Amazon RDS
Amazon Relational Database Service (RDS) makes it easy to set up, operate, and scale relational databases in the cloud. It handles routine database tasks like provisioning, patching, backup, recovery, and scaling.
Supported Engines
| Engine | Notes |
|---|---|
| PostgreSQL | Our preferred choice for most applications |
| MySQL | Widely supported, good community |
| MariaDB | MySQL-compatible, open-source focused |
| Oracle | Enterprise workloads, licensing options |
| SQL Server | Microsoft ecosystem integration |
| Aurora | AWS's cloud-native MySQL/PostgreSQL compatible |
Key Features
- Automated backups: Point-in-time recovery up to 35 days
- Multi-AZ deployments: Automatic failover for high availability
- Read replicas: Scale read workloads and provide disaster recovery
- Encryption: At-rest encryption via KMS
- Performance Insights: Database performance monitoring
RDS vs Aurora
| Aspect | RDS | Aurora |
|---|---|---|
| Performance | Standard | 3-5x MySQL, 2x PostgreSQL |
| Storage | EBS-based | Distributed, auto-scaling |
| Replication | Async | Low-latency, up to 15 replicas |
| Failover | 60-120 seconds | ~30 seconds |
| Cost | Lower baseline | Higher, but often better value |
What We Like
- Managed operations: No more late-night patching
- Reliability: Multi-AZ provides excellent uptime
- Familiar: Standard database engines, standard SQL
- Security: VPC isolation, encryption, IAM authentication
What We Don't Like
- Less control: Can't access the underlying OS
- Cost: More expensive than self-managed for large deployments
- Scaling limits: Vertical scaling requires downtime (Multi-AZ helps)

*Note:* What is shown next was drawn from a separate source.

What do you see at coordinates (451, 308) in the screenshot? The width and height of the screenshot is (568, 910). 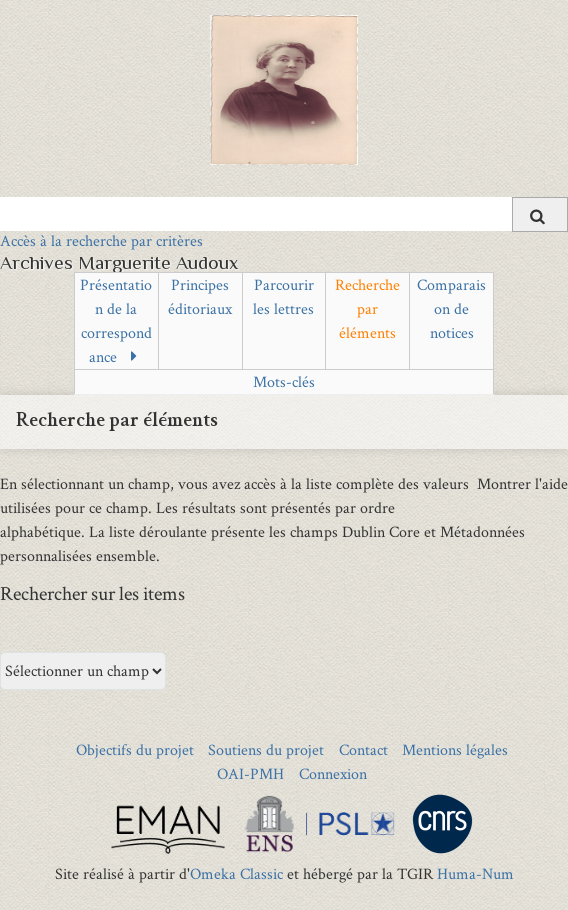 I see `Comparaison de notices` at bounding box center [451, 308].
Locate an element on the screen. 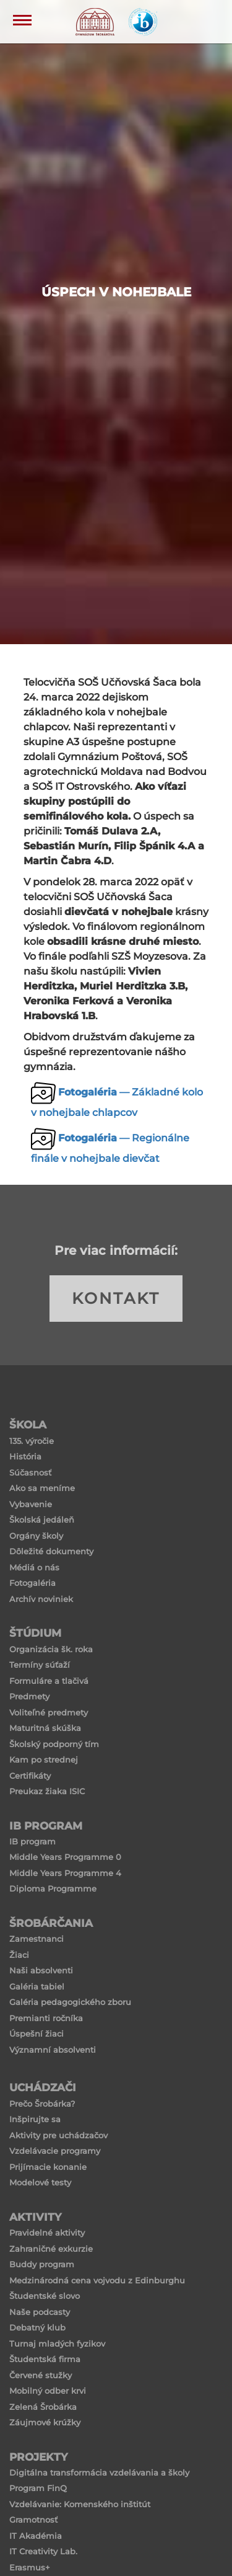  IB program is located at coordinates (32, 1841).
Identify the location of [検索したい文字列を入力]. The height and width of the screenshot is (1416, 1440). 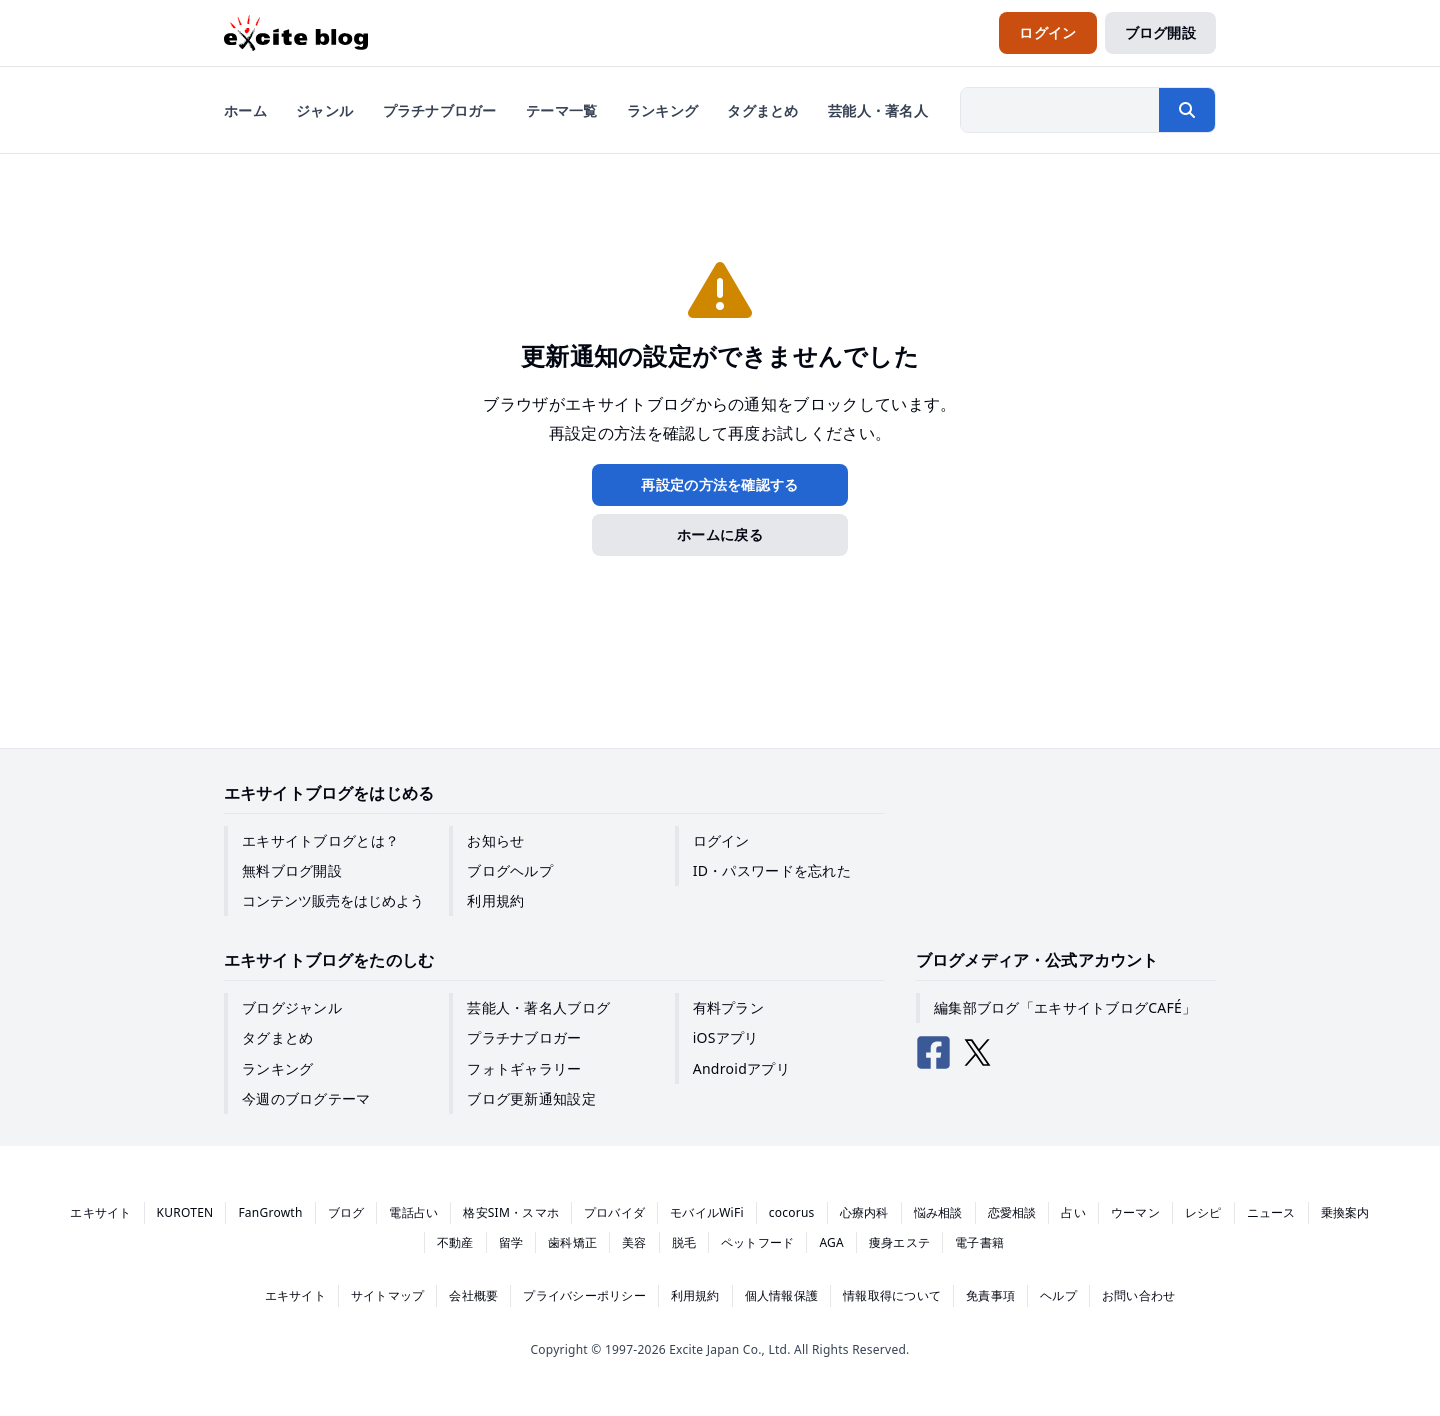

- Aurora migration: Moving from RDS to Aurora can be complex
When to Use RDS
RDS is ideal when:
- You need a traditional relational database
- You want managed operations without infrastructure concerns
- Your workload fits a single database instance (with read replicas if needed)
For massive scale or complex access patterns, consider DynamoDB. For analytics, consider Athena or Redshift.